Page MenuHomeFreeBSD

random(4): Attempt to persist entropy promptly
ClosedPublic

Authored by cem on Mar 28 2019, 11:14 PM.

Details

Summary

random(4): Attempt to persist entropy promptly

The goal of saving entropy in Fortuna is two-fold: (1) to provide early
availability of the random device (unblocking) on next boot; and (2), to
have known, high-quality entropy available for that initial seed. We know
it is high quality because it's output taken from Fortuna.

The FS&K paper makes it clear that Fortuna unblocks when enough bits have
been input that the output may be safely seeded. But they emphasize
that the quality of various entropy sources is unknown, and a saved entropy
file is essential for both availability and ensuring initial
unpredictability.

In FreeBSD we persist entropy using two mechanisms:

  1. The /etc/rc.d/random shutdown() function, which is used for ordinary shutdowns and reboots; and,
  1. A cron job that runs every dozen minutes or so to persist new entropy, in case the system suffers from power loss or a crash (bypassing the ordinary shutdown path).

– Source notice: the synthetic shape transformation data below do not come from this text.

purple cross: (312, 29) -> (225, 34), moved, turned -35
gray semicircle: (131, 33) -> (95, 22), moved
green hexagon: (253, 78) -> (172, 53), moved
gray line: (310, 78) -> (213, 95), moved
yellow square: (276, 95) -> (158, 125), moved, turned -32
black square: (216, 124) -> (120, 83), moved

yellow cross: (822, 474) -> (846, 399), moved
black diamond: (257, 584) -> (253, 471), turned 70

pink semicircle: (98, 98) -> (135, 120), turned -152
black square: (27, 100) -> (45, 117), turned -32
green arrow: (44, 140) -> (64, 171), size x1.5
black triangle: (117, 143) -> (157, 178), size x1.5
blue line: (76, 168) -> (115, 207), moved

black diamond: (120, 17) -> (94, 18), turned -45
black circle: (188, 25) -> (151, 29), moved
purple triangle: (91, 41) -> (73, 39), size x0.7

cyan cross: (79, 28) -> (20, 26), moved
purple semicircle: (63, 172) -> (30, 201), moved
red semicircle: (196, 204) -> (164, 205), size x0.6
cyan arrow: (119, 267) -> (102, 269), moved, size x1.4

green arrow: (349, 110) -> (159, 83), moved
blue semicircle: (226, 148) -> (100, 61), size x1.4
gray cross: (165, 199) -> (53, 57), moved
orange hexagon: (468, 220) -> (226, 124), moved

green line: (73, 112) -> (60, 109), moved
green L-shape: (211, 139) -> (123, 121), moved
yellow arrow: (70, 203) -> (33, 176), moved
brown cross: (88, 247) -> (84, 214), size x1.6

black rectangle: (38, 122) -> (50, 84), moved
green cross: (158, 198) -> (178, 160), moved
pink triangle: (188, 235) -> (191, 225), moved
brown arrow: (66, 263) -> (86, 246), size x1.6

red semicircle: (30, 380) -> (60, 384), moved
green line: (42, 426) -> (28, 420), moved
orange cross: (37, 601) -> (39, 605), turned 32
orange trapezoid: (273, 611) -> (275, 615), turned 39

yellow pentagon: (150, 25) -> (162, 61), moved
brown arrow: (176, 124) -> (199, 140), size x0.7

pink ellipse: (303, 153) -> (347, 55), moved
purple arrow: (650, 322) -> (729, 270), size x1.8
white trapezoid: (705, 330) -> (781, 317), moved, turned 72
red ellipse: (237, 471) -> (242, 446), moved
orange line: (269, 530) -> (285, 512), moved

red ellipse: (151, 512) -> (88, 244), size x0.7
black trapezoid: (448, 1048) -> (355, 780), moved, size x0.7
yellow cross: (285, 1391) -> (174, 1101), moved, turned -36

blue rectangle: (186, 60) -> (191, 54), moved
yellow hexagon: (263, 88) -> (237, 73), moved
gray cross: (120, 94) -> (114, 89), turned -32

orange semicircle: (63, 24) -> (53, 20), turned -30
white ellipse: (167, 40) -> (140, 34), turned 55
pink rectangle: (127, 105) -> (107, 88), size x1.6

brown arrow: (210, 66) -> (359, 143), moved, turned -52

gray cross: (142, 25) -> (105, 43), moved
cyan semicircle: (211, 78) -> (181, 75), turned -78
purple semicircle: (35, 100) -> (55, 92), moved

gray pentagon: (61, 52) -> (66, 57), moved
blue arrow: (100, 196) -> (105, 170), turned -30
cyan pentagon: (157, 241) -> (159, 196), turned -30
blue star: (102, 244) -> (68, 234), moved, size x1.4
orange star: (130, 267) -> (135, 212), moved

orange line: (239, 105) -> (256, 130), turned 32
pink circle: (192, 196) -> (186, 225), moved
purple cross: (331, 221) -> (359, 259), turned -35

Filesystems are free to cache dirty data indefinitely, with arbitrary flush
policy. Fsync must be used to ensure the data is persisted, especially for
the cron job save-entropy which is oriented at power loss or crash safety.

Ordinary shutdown may not need the fsync because unmount should flush out
the dirty entropy file. But it is always possible power loss or crash
occurs during the short window after rc.d/random shutdown runs and before
the filesystem is unmounted, so the additional fsync there seems harmless.

PR: 230876

Diff Detail

Repository
rS FreeBSD src repository
Lint
Automatic diff as part of commit; lint not applicable.
Unit
Automatic diff as part of commit; unit tests not applicable.

Event Timeline

cem created this revision.Mar 28 2019, 11:14 PM
cem planned changes to this revision.Mar 29 2019, 2:21 AM

I also plan to do the same treatment to libexec/rc/rc.d/random.

I think a 'fsync saved-entropy.1 .' should be sufficient.

We don't really care if the renames were not persistent until the new entropy is saved, and delaying it further with additional I/O activity would not benefit us.

(Personally I don't think we need even doing the fsync, though: the intention of saved-entropy is to give /dev/random some randomness that is not otherwise available by other means, like device attach, etc. at boot time, and to that extent not having the latest and freshest saved entropy doesn't really matter that much, but a final fsync doesn't seem to hurt either, so I'm neutral with this proposal.).

libexec/save-entropy/save-entropy.sh
83 ↗(On Diff #55568)

fsync'ing the directory node would result in more writes and I think we can tolerate if it failed to sync.

94 ↗(On Diff #55568)

This can be merged with the '.' (fsync saved-entropy.1 .).

markm accepted this revision.Mar 29 2019, 9:31 AM

Accept with delphi's changes.

cem added a comment.Mar 29 2019, 9:41 PM

I think a 'fsync saved-entropy.1 .' should be sufficient.
We don't really care if the renames were not persistent until the new entropy is saved,

Sure, if that is the power-fail/crash behavior of un-fsynced renames. But I don't believe that model is accurate. There is no requirement that the underlying filesystem order the dirent writes in a way that matches this observable behavior; the only requirement is that it is persisted by fsync.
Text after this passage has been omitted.